Would you output all the lines below precisely as they stand, leaving each picture out?

+++ MATERIAL SHOWN +++

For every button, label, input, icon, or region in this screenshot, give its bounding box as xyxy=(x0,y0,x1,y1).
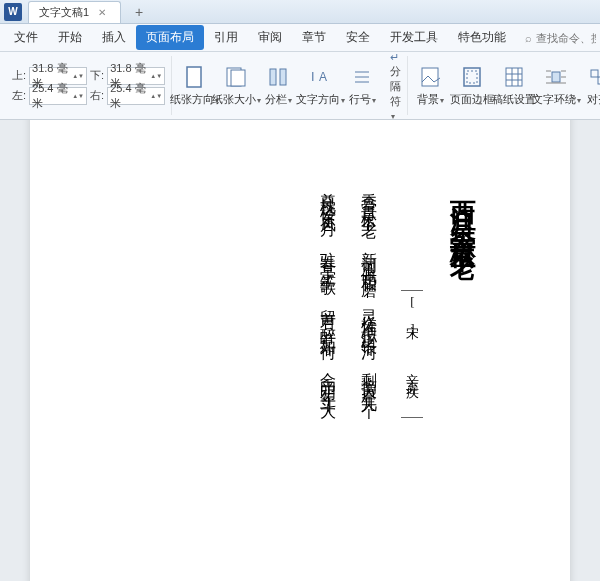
svg-rect-4 xyxy=(280,69,286,85)
menu-安全[interactable]: 安全 xyxy=(336,25,380,50)
menu-bar: 文件开始插入页面布局引用审阅章节安全开发工具特色功能 ⌕ xyxy=(0,24,600,52)
menu-页面布局[interactable]: 页面布局 xyxy=(136,25,204,50)
grid-settings-button[interactable]: 稿纸设置 xyxy=(494,56,534,115)
separator-button[interactable]: ↵ 分隔符 ▾ xyxy=(390,51,401,121)
stepper-icon[interactable]: ▲▼ xyxy=(72,73,84,79)
svg-rect-0 xyxy=(187,67,201,87)
document-page[interactable]: 西江月・秀骨青松不老 [宋] 辛弃疾 秀骨青松不老，新词玉佩相磨。灵槎准拟泛银河… xyxy=(30,120,570,581)
background-button[interactable]: 背景▾ xyxy=(410,56,450,115)
align-icon xyxy=(586,65,600,89)
poem-author: [宋] 辛弃疾 xyxy=(401,290,423,418)
line-numbers-button[interactable]: 行号▾ xyxy=(342,56,382,115)
svg-rect-18 xyxy=(552,72,560,82)
app-icon: W xyxy=(4,3,22,21)
titlebar: W 文字文稿1 ✕ + xyxy=(0,0,600,24)
menu-开发工具[interactable]: 开发工具 xyxy=(380,25,448,50)
menu-章节[interactable]: 章节 xyxy=(292,25,336,50)
margin-top-label: 上: xyxy=(12,68,26,83)
paper-size-button[interactable]: 纸张大小▾ xyxy=(216,56,256,115)
search-box[interactable]: ⌕ xyxy=(525,32,596,44)
text-wrap-button[interactable]: 文字环绕▾ xyxy=(536,56,576,115)
orientation-button[interactable]: 纸张方向▾ xyxy=(174,56,214,115)
menu-引用[interactable]: 引用 xyxy=(204,25,248,50)
chevron-down-icon: ▾ xyxy=(288,96,292,105)
svg-rect-13 xyxy=(506,68,522,86)
svg-rect-12 xyxy=(467,71,477,83)
menu-开始[interactable]: 开始 xyxy=(48,25,92,50)
svg-rect-2 xyxy=(231,70,245,86)
text-wrap-icon xyxy=(544,65,568,89)
margin-bottom-label: 下: xyxy=(90,68,104,83)
menu-审阅[interactable]: 审阅 xyxy=(248,25,292,50)
svg-rect-24 xyxy=(591,70,598,77)
margin-right-label: 右: xyxy=(90,88,104,103)
poem-line-2: 奠枕楼东风月，驻春亭上笙歌。留君一醉意如何。金印明年斗大。 xyxy=(319,180,338,418)
columns-button[interactable]: 分栏▾ xyxy=(258,56,298,115)
paper-size-icon xyxy=(224,65,248,89)
align-button[interactable]: 对齐 xyxy=(578,56,600,115)
text-direction-icon: ⅠA xyxy=(308,65,332,89)
menu-特色功能[interactable]: 特色功能 xyxy=(448,25,516,50)
ribbon: 上: 31.8 毫米▲▼ 下: 31.8 毫米▲▼ 左: 25.4 毫米▲▼ 右… xyxy=(0,52,600,120)
search-input[interactable] xyxy=(536,32,596,44)
document-tab[interactable]: 文字文稿1 ✕ xyxy=(28,1,121,23)
background-icon xyxy=(418,65,442,89)
page-border-button[interactable]: 页面边框 xyxy=(452,56,492,115)
text-direction-button[interactable]: ⅠA 文字方向▾ xyxy=(300,56,340,115)
columns-icon xyxy=(266,65,290,89)
search-icon: ⌕ xyxy=(525,32,532,44)
orientation-icon xyxy=(182,65,206,89)
svg-text:A: A xyxy=(319,70,327,84)
menu-插入[interactable]: 插入 xyxy=(92,25,136,50)
chevron-down-icon: ▾ xyxy=(372,96,376,105)
stepper-icon[interactable]: ▲▼ xyxy=(150,73,162,79)
svg-text:Ⅰ: Ⅰ xyxy=(311,70,315,84)
tab-title: 文字文稿1 xyxy=(39,6,89,18)
poem-line-1: 秀骨青松不老，新词玉佩相磨。灵槎准拟泛银河。剩摘天星几个。 xyxy=(360,180,379,418)
close-icon[interactable]: ✕ xyxy=(98,7,106,18)
chevron-down-icon: ▾ xyxy=(440,96,444,105)
stepper-icon[interactable]: ▲▼ xyxy=(72,93,84,99)
add-tab-button[interactable]: + xyxy=(129,4,149,20)
page-border-icon xyxy=(460,65,484,89)
page-area: 西江月・秀骨青松不老 [宋] 辛弃疾 秀骨青松不老，新词玉佩相磨。灵槎准拟泛银河… xyxy=(0,120,600,581)
margin-right-input[interactable]: 25.4 毫米▲▼ xyxy=(107,87,165,105)
margin-group: 上: 31.8 毫米▲▼ 下: 31.8 毫米▲▼ 左: 25.4 毫米▲▼ 右… xyxy=(6,56,172,115)
grid-icon xyxy=(502,65,526,89)
svg-rect-10 xyxy=(422,68,438,86)
menu-文件[interactable]: 文件 xyxy=(4,25,48,50)
stepper-icon[interactable]: ▲▼ xyxy=(150,93,162,99)
margin-left-input[interactable]: 25.4 毫米▲▼ xyxy=(29,87,87,105)
margin-left-label: 左: xyxy=(12,88,26,103)
svg-rect-3 xyxy=(270,69,276,85)
poem-title: 西江月・秀骨青松不老 xyxy=(445,180,480,418)
line-numbers-icon xyxy=(350,65,374,89)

+++

» **ANSWER SECTION**
For every button, label, input, icon, or region in this screenshot, give its bounding box as xyxy=(x0,y0,x1,y1).
svg-rect-4 xyxy=(280,69,286,85)
menu-安全[interactable]: 安全 xyxy=(336,25,380,50)
menu-bar: 文件开始插入页面布局引用审阅章节安全开发工具特色功能 ⌕ xyxy=(0,24,600,52)
menu-页面布局[interactable]: 页面布局 xyxy=(136,25,204,50)
grid-settings-button[interactable]: 稿纸设置 xyxy=(494,56,534,115)
separator-button[interactable]: ↵ 分隔符 ▾ xyxy=(390,51,401,121)
stepper-icon[interactable]: ▲▼ xyxy=(72,73,84,79)
svg-rect-0 xyxy=(187,67,201,87)
document-page[interactable]: 西江月・秀骨青松不老 [宋] 辛弃疾 秀骨青松不老，新词玉佩相磨。灵槎准拟泛银河… xyxy=(30,120,570,581)
background-button[interactable]: 背景▾ xyxy=(410,56,450,115)
align-icon xyxy=(586,65,600,89)
poem-author: [宋] 辛弃疾 xyxy=(401,290,423,418)
line-numbers-button[interactable]: 行号▾ xyxy=(342,56,382,115)
svg-rect-18 xyxy=(552,72,560,82)
app-icon: W xyxy=(4,3,22,21)
titlebar: W 文字文稿1 ✕ + xyxy=(0,0,600,24)
menu-开发工具[interactable]: 开发工具 xyxy=(380,25,448,50)
menu-章节[interactable]: 章节 xyxy=(292,25,336,50)
margin-top-label: 上: xyxy=(12,68,26,83)
paper-size-button[interactable]: 纸张大小▾ xyxy=(216,56,256,115)
search-box[interactable]: ⌕ xyxy=(525,32,596,44)
text-wrap-button[interactable]: 文字环绕▾ xyxy=(536,56,576,115)
orientation-button[interactable]: 纸张方向▾ xyxy=(174,56,214,115)
menu-引用[interactable]: 引用 xyxy=(204,25,248,50)
chevron-down-icon: ▾ xyxy=(288,96,292,105)
svg-rect-13 xyxy=(506,68,522,86)
svg-rect-12 xyxy=(467,71,477,83)
menu-开始[interactable]: 开始 xyxy=(48,25,92,50)
svg-rect-2 xyxy=(231,70,245,86)
text-wrap-icon xyxy=(544,65,568,89)
margin-bottom-label: 下: xyxy=(90,68,104,83)
menu-审阅[interactable]: 审阅 xyxy=(248,25,292,50)
svg-rect-24 xyxy=(591,70,598,77)
margin-right-label: 右: xyxy=(90,88,104,103)
poem-line-2: 奠枕楼东风月，驻春亭上笙歌。留君一醉意如何。金印明年斗大。 xyxy=(319,180,338,418)
columns-button[interactable]: 分栏▾ xyxy=(258,56,298,115)
paper-size-icon xyxy=(224,65,248,89)
align-button[interactable]: 对齐 xyxy=(578,56,600,115)
text-direction-icon: ⅠA xyxy=(308,65,332,89)
menu-特色功能[interactable]: 特色功能 xyxy=(448,25,516,50)
ribbon: 上: 31.8 毫米▲▼ 下: 31.8 毫米▲▼ 左: 25.4 毫米▲▼ 右… xyxy=(0,52,600,120)
search-input[interactable] xyxy=(536,32,596,44)
document-tab[interactable]: 文字文稿1 ✕ xyxy=(28,1,121,23)
background-icon xyxy=(418,65,442,89)
page-border-button[interactable]: 页面边框 xyxy=(452,56,492,115)
text-direction-button[interactable]: ⅠA 文字方向▾ xyxy=(300,56,340,115)
columns-icon xyxy=(266,65,290,89)
search-icon: ⌕ xyxy=(525,32,532,44)
orientation-icon xyxy=(182,65,206,89)
svg-text:A: A xyxy=(319,70,327,84)
menu-插入[interactable]: 插入 xyxy=(92,25,136,50)
chevron-down-icon: ▾ xyxy=(372,96,376,105)
stepper-icon[interactable]: ▲▼ xyxy=(150,73,162,79)
svg-text:Ⅰ: Ⅰ xyxy=(311,70,315,84)
tab-title: 文字文稿1 xyxy=(39,6,89,18)
poem-line-1: 秀骨青松不老，新词玉佩相磨。灵槎准拟泛银河。剩摘天星几个。 xyxy=(360,180,379,418)
close-icon[interactable]: ✕ xyxy=(98,7,106,18)
chevron-down-icon: ▾ xyxy=(440,96,444,105)
stepper-icon[interactable]: ▲▼ xyxy=(72,93,84,99)
add-tab-button[interactable]: + xyxy=(129,4,149,20)
page-border-icon xyxy=(460,65,484,89)
page-area: 西江月・秀骨青松不老 [宋] 辛弃疾 秀骨青松不老，新词玉佩相磨。灵槎准拟泛银河… xyxy=(0,120,600,581)
margin-right-input[interactable]: 25.4 毫米▲▼ xyxy=(107,87,165,105)
margin-group: 上: 31.8 毫米▲▼ 下: 31.8 毫米▲▼ 左: 25.4 毫米▲▼ 右… xyxy=(6,56,172,115)
grid-icon xyxy=(502,65,526,89)
svg-rect-10 xyxy=(422,68,438,86)
menu-文件[interactable]: 文件 xyxy=(4,25,48,50)
stepper-icon[interactable]: ▲▼ xyxy=(150,93,162,99)
margin-left-input[interactable]: 25.4 毫米▲▼ xyxy=(29,87,87,105)
margin-left-label: 左: xyxy=(12,88,26,103)
svg-rect-3 xyxy=(270,69,276,85)
poem-title: 西江月・秀骨青松不老 xyxy=(445,180,480,418)
line-numbers-icon xyxy=(350,65,374,89)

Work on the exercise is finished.